We also need to credit Bud for helping us to get a Historian of Biology in EEB. The History of Science Program was looking around for a department that would be a welcome host for a faculty position whose salary they would pay. Believe it or not, in those days space and budgets were tight and there were not open arms around campus. Bud had scholarly instincts and loved the idea, though, and gave Malcolm Kottler office space, secretarial help, telephone, etc. out of the shrinking museum budget. Malcolm was a historian of evolutionary biology and he was incredibly stimulating, helpful, and generous with his time and all came to respect and love him and came to see how his perspectives could be valuable. Even the skeptics were won over. That opened the door so that it was next very easy to replace Malcolm with John Beatty when Malcolm moved back to Boston. Beatty did well and that in turn made it easy to place Mark Borrello and Susan Jones. They are wonderful additions to the department. It is not clear that they would be with us today if it was not for Bud's decision and advocacy of the idea back then.
Bud was more than an administrator. He knew birds and much ecology like the back of his hand. He was a treasure house of knowledge. He was a staunch advocate for organismal biology as well as ecology and evolution. He regularly drank coffee with the graduate students in the museum and talked with them endlessly about the real world of nature and professional matters. He challenged them to be careful and thoughtful observers. He was an avid hunter of birds (famous for woodcock as I recall), and talked more than would have been my own choice about hunting and dogs. But I must admit that even I learned perspectives that I still remember. He told me once that he could never hunt or kill mammals after his war experiences. It is ironic that so many remember him as a war hero, but he was not actually proud of the person he was then. "You know, I was young," he confided apologetically and with clear sadness. Bud seemed to me to be unusually honest with himself and that was one of the things that really impressed me about him. He was a gifted observer of animal behavior and ecology as I implied, and evidently of people because he sometimes came up with simply remarkable insights about individuals. I have the impression that he was also an usually good observer of his own inner self as well -- something that can take both intelligence and unusual courage. You might argue and disagree with Bud but you had to respect him as an intelligent human being with integrity and principles.

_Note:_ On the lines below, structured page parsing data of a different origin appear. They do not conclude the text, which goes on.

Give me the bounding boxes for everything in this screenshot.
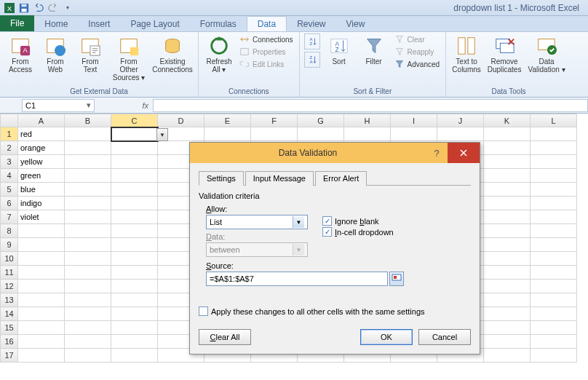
cell[interactable] xyxy=(111,293,158,307)
tab-view[interactable]: View xyxy=(336,17,376,31)
cell[interactable]: blue xyxy=(18,183,65,197)
cell[interactable] xyxy=(531,335,577,349)
cell[interactable] xyxy=(111,155,158,169)
cell[interactable] xyxy=(437,127,484,141)
cell[interactable]: red xyxy=(18,127,65,141)
cell[interactable] xyxy=(111,307,158,321)
cell[interactable] xyxy=(111,210,158,224)
cell[interactable] xyxy=(531,210,577,224)
text-to-columns-button[interactable]: Text toColumns xyxy=(450,33,482,75)
name-box-dropdown-icon[interactable]: ▾ xyxy=(87,100,91,110)
cell[interactable]: orange xyxy=(18,141,65,155)
cell[interactable] xyxy=(65,321,111,335)
tab-review[interactable]: Review xyxy=(287,17,335,31)
cell[interactable] xyxy=(18,335,65,349)
qat-customize-icon[interactable]: ▾ xyxy=(61,1,74,15)
tab-insert[interactable]: Insert xyxy=(78,17,120,31)
cell[interactable] xyxy=(65,252,111,266)
cell[interactable] xyxy=(111,127,158,141)
cell[interactable] xyxy=(531,183,577,197)
dialog-tab-settings[interactable]: Settings xyxy=(199,171,244,186)
fx-label[interactable]: fx xyxy=(95,101,153,110)
cell[interactable] xyxy=(65,169,111,183)
cell[interactable] xyxy=(531,169,577,183)
sort-desc-button[interactable]: ZA xyxy=(304,52,320,68)
cell[interactable] xyxy=(18,266,65,280)
cell[interactable] xyxy=(65,307,111,321)
cell[interactable] xyxy=(18,293,65,307)
source-input[interactable]: =$A$1:$A$7 xyxy=(206,272,388,286)
column-header[interactable]: E xyxy=(204,114,251,127)
cell[interactable] xyxy=(484,169,531,183)
cell[interactable] xyxy=(111,349,158,363)
tab-file[interactable]: File xyxy=(0,15,34,31)
cell[interactable]: yellow xyxy=(18,155,65,169)
ok-button[interactable]: OK xyxy=(360,329,413,345)
cell[interactable] xyxy=(18,224,65,238)
cell[interactable] xyxy=(18,307,65,321)
cell[interactable] xyxy=(531,266,577,280)
cell[interactable] xyxy=(111,335,158,349)
cell[interactable] xyxy=(65,141,111,155)
sort-button[interactable]: AZSort xyxy=(323,33,355,67)
dialog-help-button[interactable]: ? xyxy=(426,143,448,163)
cell[interactable] xyxy=(484,280,531,293)
cell[interactable] xyxy=(298,127,344,141)
column-header[interactable]: H xyxy=(344,114,391,127)
row-header[interactable]: 13 xyxy=(1,293,18,307)
row-header[interactable]: 4 xyxy=(1,169,18,183)
row-header[interactable]: 9 xyxy=(1,238,18,252)
cell[interactable] xyxy=(65,210,111,224)
dialog-tab-input-message[interactable]: Input Message xyxy=(245,171,314,186)
cell[interactable] xyxy=(65,349,111,363)
cell[interactable] xyxy=(65,266,111,280)
range-picker-button[interactable] xyxy=(389,272,404,286)
column-header[interactable]: I xyxy=(391,114,437,127)
cell[interactable]: violet xyxy=(18,210,65,224)
cell[interactable] xyxy=(111,280,158,293)
cell[interactable] xyxy=(484,252,531,266)
cell[interactable] xyxy=(531,155,577,169)
cell[interactable] xyxy=(111,141,158,155)
row-header[interactable]: 6 xyxy=(1,197,18,210)
column-header[interactable]: A xyxy=(18,114,65,127)
cell[interactable] xyxy=(531,321,577,335)
cell[interactable] xyxy=(65,335,111,349)
cell[interactable] xyxy=(484,321,531,335)
cancel-button[interactable]: Cancel xyxy=(418,329,471,345)
cell[interactable] xyxy=(111,252,158,266)
cell-dropdown-icon[interactable]: ▼ xyxy=(156,128,168,141)
cell[interactable] xyxy=(531,307,577,321)
cell[interactable] xyxy=(65,293,111,307)
from-access-button[interactable]: AFromAccess xyxy=(4,33,36,75)
cell[interactable]: green xyxy=(18,169,65,183)
from-text-button[interactable]: FromText xyxy=(74,33,106,75)
cell[interactable] xyxy=(65,183,111,197)
cell[interactable] xyxy=(531,141,577,155)
cell[interactable] xyxy=(204,127,251,141)
in-cell-dropdown-checkbox[interactable]: ✓In-cell dropdown xyxy=(322,227,394,237)
undo-icon[interactable] xyxy=(32,1,45,15)
column-header[interactable]: D xyxy=(158,114,204,127)
cell[interactable] xyxy=(111,321,158,335)
cell[interactable] xyxy=(484,127,531,141)
row-header[interactable]: 2 xyxy=(1,141,18,155)
cell[interactable] xyxy=(484,183,531,197)
cell[interactable] xyxy=(531,238,577,252)
cell[interactable] xyxy=(484,335,531,349)
cell[interactable] xyxy=(18,238,65,252)
cell[interactable] xyxy=(484,155,531,169)
column-header[interactable]: C xyxy=(111,114,158,127)
tab-data[interactable]: Data xyxy=(247,16,287,31)
cell[interactable] xyxy=(531,293,577,307)
cell[interactable] xyxy=(65,127,111,141)
tab-home[interactable]: Home xyxy=(34,17,78,31)
cell[interactable] xyxy=(111,197,158,210)
row-header[interactable]: 10 xyxy=(1,252,18,266)
remove-duplicates-button[interactable]: RemoveDuplicates xyxy=(485,33,523,75)
cell[interactable] xyxy=(18,280,65,293)
column-header[interactable]: J xyxy=(437,114,484,127)
sort-asc-button[interactable]: AZ xyxy=(304,33,320,50)
cell[interactable] xyxy=(531,224,577,238)
tab-formulas[interactable]: Formulas xyxy=(190,17,247,31)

I don't want to leave anyone out in pointing out that he played a key and I believe essential role in getting the department off the ground; I only feel that we need to give Bud his due. But the fact is that it is very difficult for me to imagine that the solid foundations that allowed EEB to exist and flourish could have been possible without Bud's energy, determination, and leadership, along of course with critical contributions from others in those early years such as John Tester and Don Siniff and their vertebrate behavior/ecology group and Herb Wright and his paleontological and limnological group.